_Your goal_: The data must be given again exactly as written, with all images omitted.
--- START ---
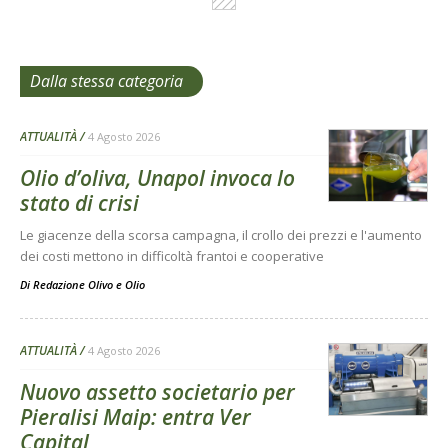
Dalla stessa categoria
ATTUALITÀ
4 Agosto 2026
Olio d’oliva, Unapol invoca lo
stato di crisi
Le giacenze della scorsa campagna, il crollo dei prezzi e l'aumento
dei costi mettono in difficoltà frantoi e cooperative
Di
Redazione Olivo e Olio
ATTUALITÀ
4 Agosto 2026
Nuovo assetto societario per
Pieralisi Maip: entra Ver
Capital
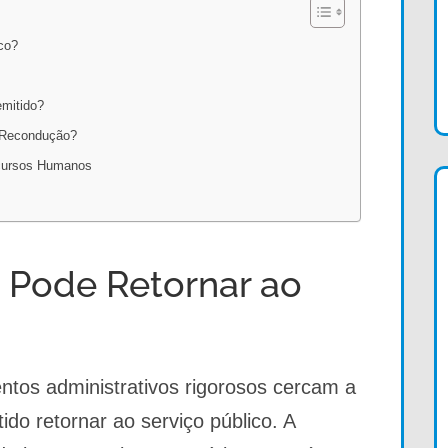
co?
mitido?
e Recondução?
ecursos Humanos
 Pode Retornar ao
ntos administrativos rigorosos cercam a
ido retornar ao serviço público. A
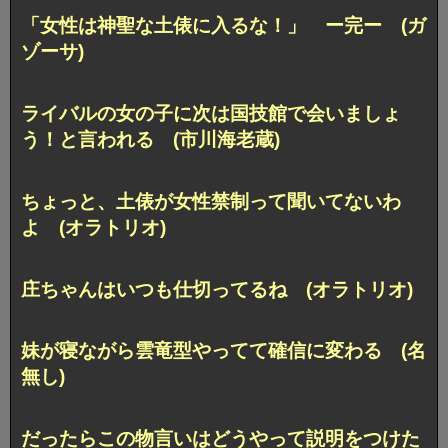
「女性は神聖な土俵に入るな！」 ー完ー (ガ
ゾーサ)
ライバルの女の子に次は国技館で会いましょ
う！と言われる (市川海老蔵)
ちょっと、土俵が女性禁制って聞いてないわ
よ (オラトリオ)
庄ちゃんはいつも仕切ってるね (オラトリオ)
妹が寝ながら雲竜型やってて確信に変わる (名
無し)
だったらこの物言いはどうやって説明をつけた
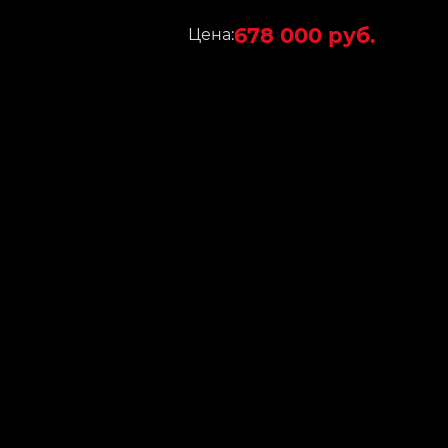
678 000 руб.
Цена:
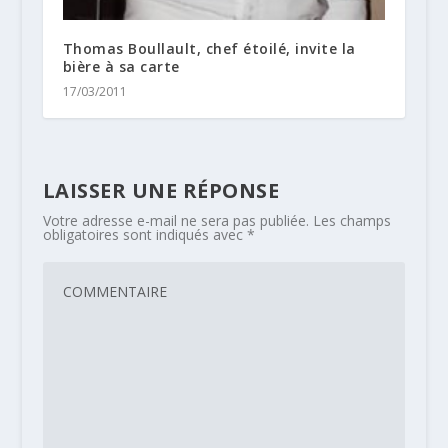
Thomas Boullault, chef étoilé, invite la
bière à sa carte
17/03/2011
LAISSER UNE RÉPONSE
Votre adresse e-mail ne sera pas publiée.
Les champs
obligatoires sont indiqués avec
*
--- END ---
_Answer to this exercise_:
Dalla stessa categoria
ATTUALITÀ
4 Agosto 2026
Olio d’oliva, Unapol invoca lo
stato di crisi
Le giacenze della scorsa campagna, il crollo dei prezzi e l'aumento
dei costi mettono in difficoltà frantoi e cooperative
Di
Redazione Olivo e Olio
ATTUALITÀ
4 Agosto 2026
Nuovo assetto societario per
Pieralisi Maip: entra Ver
Capital
co?
mitido?
e Recondução?
ecursos Humanos
 Pode Retornar ao
ntos administrativos rigorosos cercam a
ido retornar ao serviço público. A
「女性は神聖な土俵に入るな！」 ー完ー (ガ
ゾーサ)
ライバルの女の子に次は国技館で会いましょ
う！と言われる (市川海老蔵)
ちょっと、土俵が女性禁制って聞いてないわ
よ (オラトリオ)
庄ちゃんはいつも仕切ってるね (オラトリオ)
妹が寝ながら雲竜型やってて確信に変わる (名
無し)
だったらこの物言いはどうやって説明をつけた
678 000 руб.
Цена:
Thomas Boullault, chef étoilé, invite la
bière à sa carte
17/03/2011
LAISSER UNE RÉPONSE
Votre adresse e-mail ne sera pas publiée.
Les champs
obligatoires sont indiqués avec
*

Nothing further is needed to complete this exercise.